Just the thought of how many people you touched with your work....just amazing! :)
Had a question if you don't mind: Can you talk about the thought process behind the power supply design? Its very large even in the super slim models. Were you following a specific design driven by the hardware architecture or were there other reasons? I always wondered about that.
Actually Tracy never made it to Austin. He was going to fly in later in the week to continue bring-up, but since we were done by Wednesday, we just sent the chips to Redmond and he continued there. He was of course always available on the phone to answer my kernel questions I had.
This is really some blast from the past. Can you please shed more light on the simulator? Is it interpretation or JIT? But then I realize XBOX uses Pentium III, so maybe virtualization? Edit Sorry it was XBOX 360 so it's not Pentium.
As someone who recently got interested in emulation and wrote two lc-3 emulators, would really love to learn from the masters.
You sir are an inspiration! I am but a mediocre Angular developer and reading this has me in complete awe! The kind of drive you must have had to get this done well I dont know how people manage to do it but it is so cool to see! :)
I called the simulator Sbox and it was just a simple console app. I didn't implement the GPU, so no graphics just the hypervisor and kernel and some simple non-graphics apps. I made it so that you could build the Xbox 360 kernel on your windows machine, then just run sbox.exe and it would automatically find the just built kernel image targeting the PPC64 and boot it. Then if you typed control-C it would drop into the kernel debugger as a sub process, and you could poke around at the machine state as if it were the real Xbox hardware, showing all the PPC instructions and registers. It was a lot of fun writing it, and quite useful.
You should also talk about the lwarx/stecx bug. IIRC - in the first version of the chip there was a bug in one or both of these instructions. Your code booted on SBox but didn't on the hardware. You compared the two and then figured out it was these instructions.
You filed a bug report and then dug into them and used SBox to figure out what must have been going wrong.
The chip supplier came back with a workaround and within five minutes you simulated it on SBox and said it wouldn't work, why, and then said how it should be fixed.
The supplier didn't believe you as yet.
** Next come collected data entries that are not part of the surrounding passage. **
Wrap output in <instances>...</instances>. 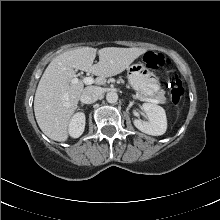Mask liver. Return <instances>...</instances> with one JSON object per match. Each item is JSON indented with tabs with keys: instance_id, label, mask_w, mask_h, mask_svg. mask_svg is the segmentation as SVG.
Wrapping results in <instances>:
<instances>
[{
	"instance_id": "liver-1",
	"label": "liver",
	"mask_w": 220,
	"mask_h": 220,
	"mask_svg": "<svg viewBox=\"0 0 220 220\" xmlns=\"http://www.w3.org/2000/svg\"><path fill=\"white\" fill-rule=\"evenodd\" d=\"M146 51L136 47H106L98 51L79 47L53 58L39 81L34 98L35 117L42 132L55 141L68 139V126L84 88L83 82L76 78V70L96 75V84L104 85L107 77L120 74ZM96 53L99 62L93 64ZM73 79L77 82L73 83Z\"/></svg>"
}]
</instances>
And you worked out a workaround so we could be unblocked. Two weeks later they agreed with your fix...
I recall an issue when trying to use lwarx/stwcx on Xbox 360 directly that the compiler (or maybe even the kernel, on program load? it's been a while) raised an error and said to use the Interlocked intrinsics instead -- is that related?
So the PPC instruction set uses lwarx (load word and reserve indexed), and stwcx (store word conditional indexed), along with variations for word size, to implement atomic operations such as interlocked-increment and test-and-set.
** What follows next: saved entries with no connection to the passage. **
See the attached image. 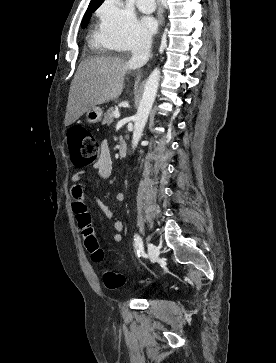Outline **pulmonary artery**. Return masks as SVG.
Here are the masks:
<instances>
[{"instance_id":"1","label":"pulmonary artery","mask_w":276,"mask_h":363,"mask_svg":"<svg viewBox=\"0 0 276 363\" xmlns=\"http://www.w3.org/2000/svg\"><path fill=\"white\" fill-rule=\"evenodd\" d=\"M137 6L144 13H152L155 10V0H137Z\"/></svg>"}]
</instances>
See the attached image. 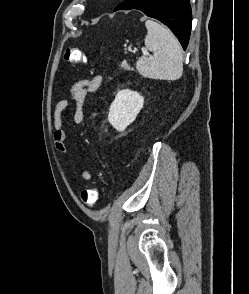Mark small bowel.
<instances>
[{
  "label": "small bowel",
  "instance_id": "small-bowel-1",
  "mask_svg": "<svg viewBox=\"0 0 249 294\" xmlns=\"http://www.w3.org/2000/svg\"><path fill=\"white\" fill-rule=\"evenodd\" d=\"M102 83V77L95 75L91 78L82 79L74 83L69 92V98L60 100L56 103L53 111L54 124V144L58 152L67 153L68 148L66 140L68 138L67 132L63 129V112L74 103L73 120L77 125L84 121V106L86 98L89 94L96 92ZM71 172L74 176H80L85 181L92 180V173L89 170H84L79 173L75 166H70Z\"/></svg>",
  "mask_w": 249,
  "mask_h": 294
}]
</instances>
So on PPC interlocked-increment is implemented as:
loop: lwarx r4,0,r3 # Load and reserve r4 <- (r3)
addi r4,r4,1 # Increment the value
stwcx. r4,0,r3 # Store the incremented value if still reserved
bne- loop # Loop and try again if lost reservation
The idea is that the lwarx places a reservation on an address that it wants to update at some later time. It doesn't prevent any other thread or processor from reading or writing to that address, or cause any sort of stall, but if an address being reserved is written to, conditional or otherwise, then the reservation is lost. The stwcx instruction will perform the store to memory if the reservation still exists clears the NE flag, otherwise it doesn't do the write and sets the NE flag and software should just try again until it succeeds.
On the Xbox 360 we provided the compiler which would emit sequences like these for all atomic intrinsics, but developers could also write assembler code directly if they wanted to. We'll get back to this point in a moment.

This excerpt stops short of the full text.